Part Two
WEIRD people becoming animists
Animism is a way of relating to the world.
It is not a religion, but as Stringer suggests, is instead, “a way of being religious.” By the same token, the Abrahamic religions are representative of another way of being religious: monotheistic revelation through a text and an organized hierarchy. Buddhism and Hinduism are representative of other ways of being religious.
Becoming an animist—for a native speaker of the English language, and a member of the Western European traditions it embodies, such as myself—first and foremost means learning to stop thinking that everything else in the universe is an “it,” and that we humans are something somehow different, special, unique, and therefore beyond the need of being related to or concerned about everything else.
To the animist, humans are persons…people…just like all the other people in the environment: tree people, rock people, wind people, deer people, and so on. But more on that later.
In fact, to become an animist, a person of the Western European tradition must unlearn a great many things they have learned as they became part of their culture.
Nowadays, some (mostly academics) use the acronym WEIRD—Western, Educated, Industrialized, Rich, and Democratic—to denote the dominant intellectual thinking pattern of the industrialized world. This way of looking at the world arose in Western Europe during the Enlightenment, and has largely directed the social, political and economic development of the technologically and economically advanced nations for the past 500 years, and especially the last 100 or so years.
It has also influenced most other nations and cultures around the world in that time, including the nation/culture I’m a native of, the United States of America in the late 20th and early 21st Centuries.
Of course, not all the people in those nations, or under their influence, have necessarily fallen under sway of the WEIRD worldview, but many have. But many of those that haven’t still have been greatly affected by the WEIRD perspective. It’s so influential, that even if you don’t subscribe to it, you still have to acknowledge it.

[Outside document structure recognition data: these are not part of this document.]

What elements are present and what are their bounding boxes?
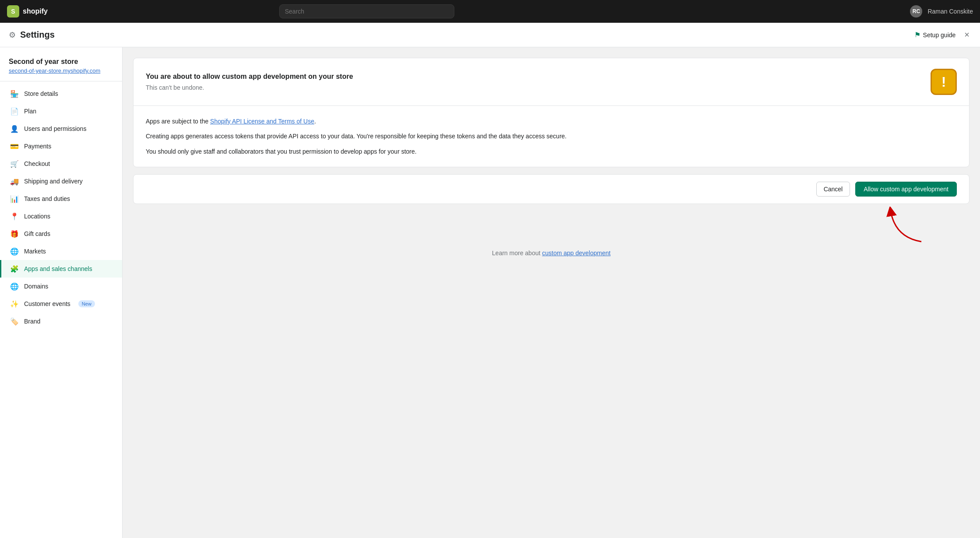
sidebar-item-label: Markets: [24, 248, 46, 255]
cancel-button[interactable]: Cancel: [816, 182, 850, 197]
domains-icon: 🌐: [10, 282, 19, 291]
sidebar-item-checkout[interactable]: 🛒 Checkout: [0, 155, 122, 172]
payments-icon: 💳: [10, 142, 19, 151]
store-name: Second of year store: [9, 58, 113, 66]
info-line3: You should only give staff and collabora…: [146, 147, 957, 156]
sidebar-item-label: Apps and sales channels: [24, 265, 92, 272]
sidebar-item-taxes-duties[interactable]: 📊 Taxes and duties: [0, 190, 122, 207]
apps-icon: 🧩: [10, 264, 19, 273]
customer-events-icon: ✨: [10, 299, 19, 308]
warning-subtext: This can't be undone.: [146, 84, 353, 91]
setup-guide-label: Setup guide: [923, 32, 956, 39]
learn-more-prefix: Learn more about: [492, 250, 542, 257]
sidebar-item-label: Brand: [24, 318, 40, 325]
checkout-icon: 🛒: [10, 159, 19, 168]
sidebar-item-label: Checkout: [24, 160, 50, 167]
gear-icon: ⚙: [9, 30, 16, 40]
sidebar-item-label: Taxes and duties: [24, 195, 70, 202]
topbar: S shopify RC Raman Conskite: [0, 0, 980, 23]
shopify-api-link[interactable]: Shopify API License and Terms of Use: [210, 118, 314, 125]
sidebar-item-label: Locations: [24, 213, 50, 220]
sidebar-item-apps-sales-channels[interactable]: 🧩 Apps and sales channels: [0, 260, 122, 278]
sidebar-item-label: Plan: [24, 108, 36, 115]
avatar: RC: [910, 5, 922, 18]
sidebar-item-label: Store details: [24, 90, 58, 97]
learn-more-row: Learn more about custom app development: [133, 246, 969, 260]
arrow-annotation: [133, 211, 969, 246]
page-title: Settings: [20, 30, 55, 40]
store-info: Second of year store second-of-year-stor…: [0, 54, 122, 81]
main-content: You are about to allow custom app develo…: [123, 47, 980, 538]
warning-section: You are about to allow custom app develo…: [133, 58, 969, 105]
sidebar-item-plan[interactable]: 📄 Plan: [0, 102, 122, 120]
sidebar-item-shipping-delivery[interactable]: 🚚 Shipping and delivery: [0, 172, 122, 190]
markets-icon: 🌐: [10, 247, 19, 256]
flag-icon: ⚑: [914, 31, 920, 39]
sidebar-item-users-permissions[interactable]: 👤 Users and permissions: [0, 120, 122, 137]
store-details-icon: 🏪: [10, 89, 19, 98]
user-name: Raman Conskite: [927, 8, 973, 15]
info-section: Apps are subject to the Shopify API Lice…: [133, 105, 969, 167]
search-input[interactable]: [279, 4, 454, 18]
settings-body: Second of year store second-of-year-stor…: [0, 47, 980, 538]
warning-heading: You are about to allow custom app develo…: [146, 73, 353, 81]
taxes-icon: 📊: [10, 194, 19, 203]
sidebar-item-payments[interactable]: 💳 Payments: [0, 137, 122, 155]
plan-icon: 📄: [10, 107, 19, 116]
info-line1: Apps are subject to the Shopify API Lice…: [146, 116, 957, 126]
topbar-logo: S shopify: [7, 5, 48, 18]
warning-text: You are about to allow custom app develo…: [146, 73, 353, 91]
sidebar-item-markets[interactable]: 🌐 Markets: [0, 243, 122, 260]
sidebar-item-gift-cards[interactable]: 🎁 Gift cards: [0, 225, 122, 243]
sidebar-item-label: Users and permissions: [24, 125, 86, 132]
arrow-icon: [882, 207, 934, 246]
allow-custom-app-development-button[interactable]: Allow custom app development: [855, 182, 957, 197]
search-area: [279, 4, 454, 18]
logo-text: shopify: [23, 7, 48, 15]
sidebar-item-domains[interactable]: 🌐 Domains: [0, 278, 122, 295]
users-icon: 👤: [10, 124, 19, 133]
sidebar-item-locations[interactable]: 📍 Locations: [0, 207, 122, 225]
sidebar-item-customer-events[interactable]: ✨ Customer events New: [0, 295, 122, 313]
sidebar-item-brand[interactable]: 🏷️ Brand: [0, 313, 122, 330]
sidebar-item-label: Customer events: [24, 300, 70, 307]
info-line2: Creating apps generates access tokens th…: [146, 131, 957, 141]
setup-guide-button[interactable]: ⚑ Setup guide: [914, 31, 956, 39]
sidebar: Second of year store second-of-year-stor…: [0, 47, 123, 538]
dialog-card: You are about to allow custom app develo…: [133, 58, 969, 167]
custom-app-dev-link[interactable]: custom app development: [542, 250, 610, 257]
settings-header: ⚙ Settings ⚑ Setup guide ×: [0, 23, 980, 47]
new-badge: New: [78, 300, 95, 307]
action-row: Cancel Allow custom app development: [133, 174, 969, 204]
sidebar-item-label: Payments: [24, 143, 51, 150]
locations-icon: 📍: [10, 212, 19, 221]
sidebar-item-label: Shipping and delivery: [24, 178, 83, 185]
shipping-icon: 🚚: [10, 177, 19, 186]
warning-icon: [931, 69, 957, 95]
topbar-right: RC Raman Conskite: [910, 5, 973, 18]
store-url[interactable]: second-of-year-store.myshopify.com: [9, 67, 113, 74]
info-line1-prefix: Apps are subject to the: [146, 118, 210, 125]
settings-page: ⚙ Settings ⚑ Setup guide × Second of yea…: [0, 23, 980, 538]
brand-icon: 🏷️: [10, 317, 19, 326]
sidebar-item-label: Gift cards: [24, 230, 50, 237]
close-button[interactable]: ×: [962, 28, 971, 42]
info-line1-suffix: .: [314, 118, 316, 125]
gift-cards-icon: 🎁: [10, 229, 19, 238]
sidebar-item-store-details[interactable]: 🏪 Store details: [0, 85, 122, 102]
sidebar-item-label: Domains: [24, 283, 48, 290]
shopify-icon: S: [7, 5, 19, 18]
settings-title-row: ⚙ Settings: [9, 30, 55, 40]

Philosophically, this pattern of thought is currently dominated by Modernism, Materialism/Physicalism, and Humanism—to the point that even the dominant Christian theologies and other viewpoints must address or respond to Modernism, Materialism/Physicalism and Humanism. This includes Post-Modernism, which of course is a reaction to modernism and materialism, and still in many ways operates within the WEIRD paradigm—as an antithesis to modernism’s thesis.
It is not an accident that in English we use words in ways that make almost all things entirely inanimate: not he or she, not even them, but “it.” Many languages don’t work that way; there is no “it,” or “it” has a much different usage. There are in these other languages only she, he, them, us, we and so on—pronouns for persons, for beings, even if they are “inanimate” things or “lower” lifeforms to us speaking English and thinking in the Western mode of thought.
But, in English, there has been a mission of the educated—materialists and theists and humanists alike, for the last roughly 500 years—to remove any sense of “being” (other than “itness”) from everything but humans—and sometimes even from non-European humans. Even other living non-human things are “it,” not “us.”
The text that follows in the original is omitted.